▶ **WHAT YOU NEED TO DO**:
All lines from the one including "月曜日（祝日等と重なる場合は翌日）、館" to the bottom of the entries below should be repeated exactly, both ends kept.

▶ **EXERCISE MATERIALS**:
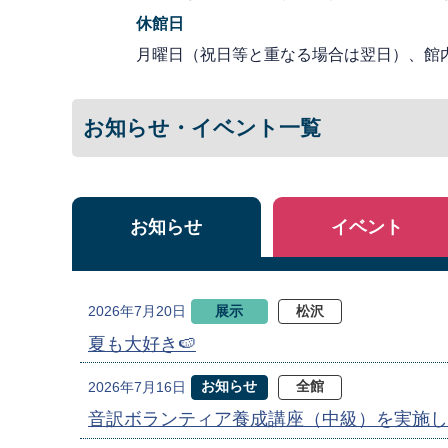
休館日
月曜日（祝日等と重なる場合は翌日）、館
お知らせ・イベント一覧
お知らせ
イベント
展示
松沢
2026年7月20日
夏も大好き🍉
お知らせ
全館
2026年7月16日
音訳ボランティア養成講座（中級）を実施し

▶ **SOLVED EXERCISE**:
月曜日（祝日等と重なる場合は翌日）、館
お知らせ・イベント一覧
お知らせ
イベント
展示
松沢
2026年7月20日
夏も大好き🍉
お知らせ
全館
2026年7月16日
音訳ボランティア養成講座（中級）を実施し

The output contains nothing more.